Currently, as a species, we don’t honor our interconnectedness. We exploit our environment rather than recognize its intrinsic Divinity. The next chapter in our evolution is about awakening to and connecting with the consciousness that runs throughout the universe.
Mystical Awakening
In the end, spirituality is a journey of awakening to Love so we can be kinder versions of ourselves. Every act of human kindness helps God achieve Its purpose. Love lies at the core of every religion, but it also transcends religion. The explosive force that created the universe is the same Divine Love that continuously keeps every atom of creation existing and moving forward on its grand evolutionary journey back to God.
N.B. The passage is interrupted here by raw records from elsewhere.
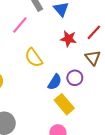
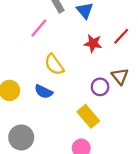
brown triangle: (93, 58) -> (120, 76), moved
blue semicircle: (55, 82) -> (44, 92), moved, turned 84

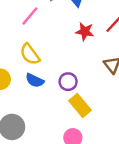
yellow semicircle: (54, 65) -> (30, 54), moved
purple circle: (100, 87) -> (68, 82), moved

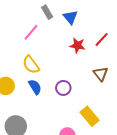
blue semicircle: (35, 80) -> (35, 87), turned -147
yellow rectangle: (80, 105) -> (90, 116), moved

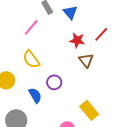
brown triangle: (101, 74) -> (86, 60), moved
blue semicircle: (35, 87) -> (35, 95), moved
purple circle: (63, 88) -> (54, 82), moved

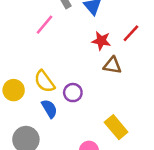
yellow semicircle: (31, 59) -> (44, 81), moved
brown triangle: (86, 60) -> (112, 65), turned -42

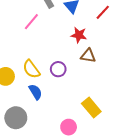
red line: (131, 33) -> (103, 12), moved
purple circle: (73, 93) -> (58, 69), moved

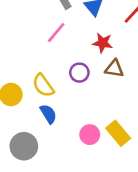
pink line: (31, 22) -> (56, 33), moved
purple circle: (58, 69) -> (79, 73), moved
pink circle: (69, 127) -> (90, 135), moved

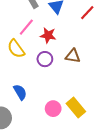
red star: (103, 43) -> (48, 35), moved
yellow semicircle: (43, 85) -> (16, 49), moved

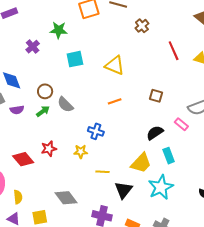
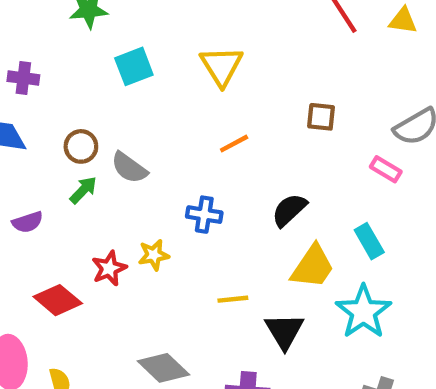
purple cross: (33, 47) -> (23, 78), moved, turned -32
yellow triangle: (115, 65) -> (221, 66), turned 45
purple semicircle: (17, 110) -> (28, 222), moved
black semicircle: (155, 133) -> (289, 210), moved
yellow star: (81, 152) -> (154, 255), moved

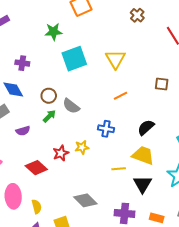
cyan square: (134, 66) -> (74, 59), size x1.4
yellow trapezoid: (313, 267) -> (143, 155), moved, turned -105

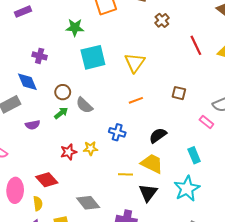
red diamond: (36, 168) -> (47, 180), moved

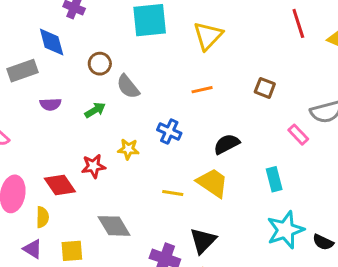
green arrow: (61, 113) -> (95, 110), moved
red star: (68, 152) -> (93, 166), moved
cyan star: (187, 189) -> (285, 230), moved
black triangle: (148, 193) -> (203, 241), moved

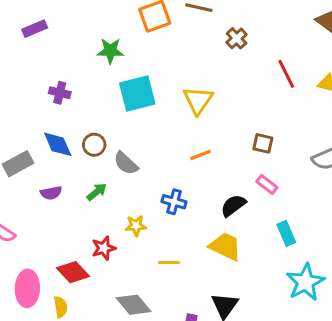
blue diamond: (52, 42) -> (58, 144), moved
pink rectangle: (298, 135) -> (267, 185), moved
yellow line: (173, 193) -> (169, 262), moved

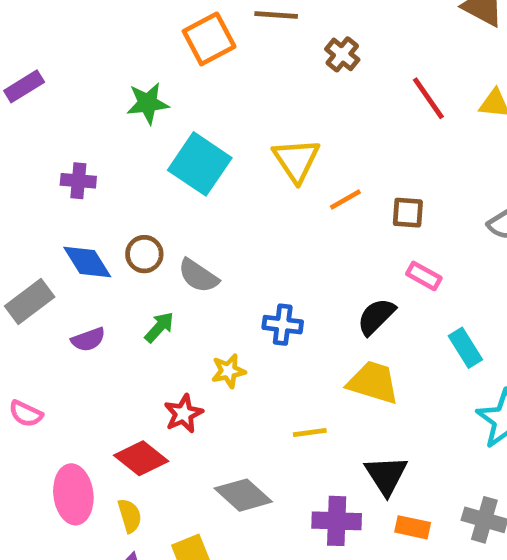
cyan square: (137, 94) -> (200, 164), turned -33
orange line: (200, 155) -> (345, 199), moved
yellow line: (169, 262) -> (310, 432), moved

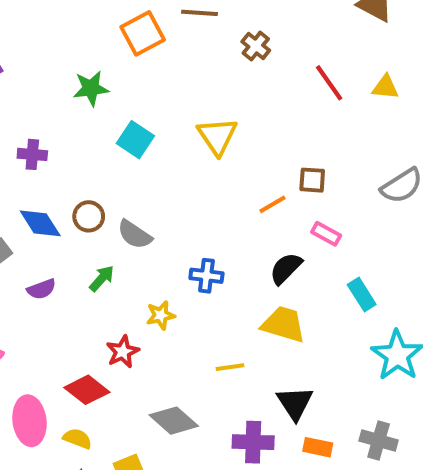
cyan square: (200, 164) -> (135, 140), size x0.7
orange line: (345, 199) -> (272, 204), moved
yellow semicircle: (130, 516) -> (77, 439), turned -52

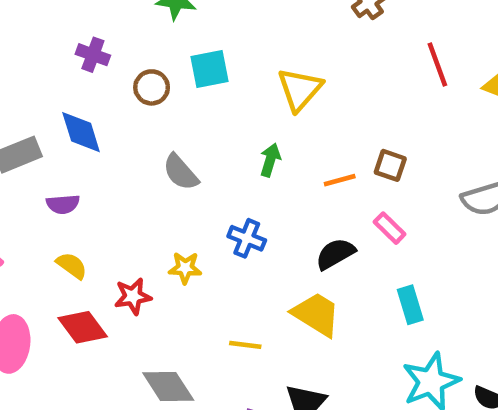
cyan square: (135, 140) -> (209, 69), turned 30
brown circle: (89, 216) -> (152, 87), moved
green arrow: (102, 278) -> (270, 160), moved, turned -40
yellow semicircle: (77, 439) -> (72, 266), moved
In the past we may have thought of mysticism as randomly occurring events that only happen to special people in special circumstances. But from Teilhard’s point of view, our whole species is evolving towards a united consciousness. Beingness, by Its nature, is always moving toward becoming conscious, and our awakening—yours and mine—is a facet of God waking up, evolving, becoming aware. Teilhard called the final outcome of this process the Omega Point. It would be a fully realized community of flourishing sentient beings. And he was ultimately hopeful, optimistic, and enthusiastic that we would get there.
And we will. It’s already happening. And you are part of it! You are helping us as a species progress toward a deeper respect for our interdependence and interconnectedness. And the Divine Beingness in you is becoming more conscious of itself.